Book Report: The Avengers #2: The Laugh Was On Lazarus by John Garforth (1967)

Book coverThis book did not have Iron Man in it. I guess Robert Downey, Jr., wanted too much to do it.

I guess not; this is the wrong The Avengers. This set is the 1960s British Secret Agents, mod 60s woman Emma Peel and staid John Steed. I’ve never seen the series, and I even missed the almost twenty year old film starring Uma Thurman and Ralph Fiennes, so I didn’t really know what to expect.

It’s a slightly silly, disjointed book. A biotech company can raise the dead, and there’s a priest, and zombie American servicemen who can remember how to fly a stolen plane to the Pentagon. Or to New York.

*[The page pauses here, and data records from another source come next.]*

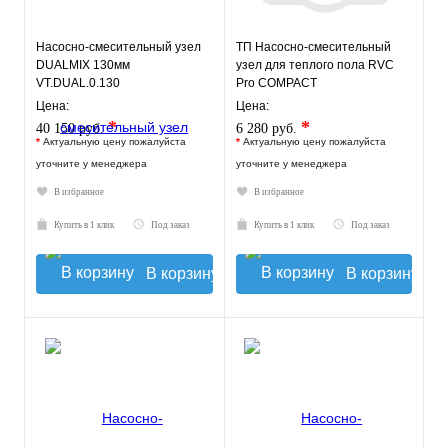
Насосно-смесительный узел
ТП Насосно-смесительный
DUALMIX 130мм
узел для теплого пола RVC
VT.DUAL.0.130
Pro COMPACT
Цена:
Цена:
*
*
40 150 руб.
6 280 руб.
*
Актуальную цену пожалуйста
*
Актуальную цену пожалуйста
уточните у менеджера
уточните у менеджера
В избранное
В избранное
Купить в 1 клик
Под заказ
Купить в 1 клик
Под заказ
В корзину
В корзину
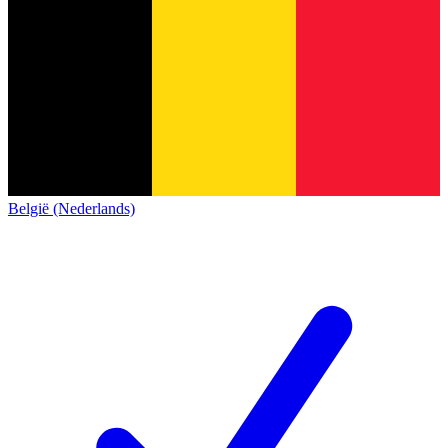
België (Nederlands)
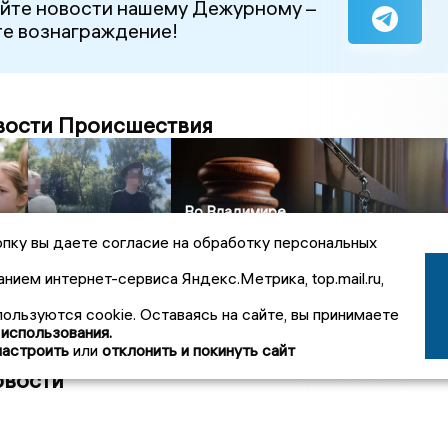
йте новости нашему Дежурному –
е вознаграждение!
вости Происшествия
Во Владимире
В Александрове
задержали
Камешково:
пку вы даете согласие на обработку персональных
судят за убийство
женщину за
Водитель «Киа
олг
и хранение
покушение на
Рио» осужден за
анием интернет-сервиса Яндекс.Метрика, top.mail.ru,
оружия
сбыт наркотиков
смертельное ДТ
пользуются cookie. Оставаясь на сайте, вы принимаете
 использования.
настроить
или
отклонить и покинуть сайт
овости
30
ЧОП подал иск к «Владимирскому стандарту» на 36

I don’t know what to make of the story, how it relates to the others in the series, or to the television program. The book has a lot of interior Steed attracted to Peel but unable to say, and I don’t know if this is something that showed up in the program or if it’s a bit of the author’s own invention, thinking that Steed would because what man is not hot for Diana Rigg in a cat suit? I’ve seen that sort of thing before in books, although I cannot recall in which television series or movie novelization book report I remarked on it.

At any rate, of the two period television shows whose tie-in books I’ve read recently, the Kung Fu books (here and here) are better.

But I’ve got a couple more from The Avengers; maybe they’ll grow on me since I’m not going into them cold.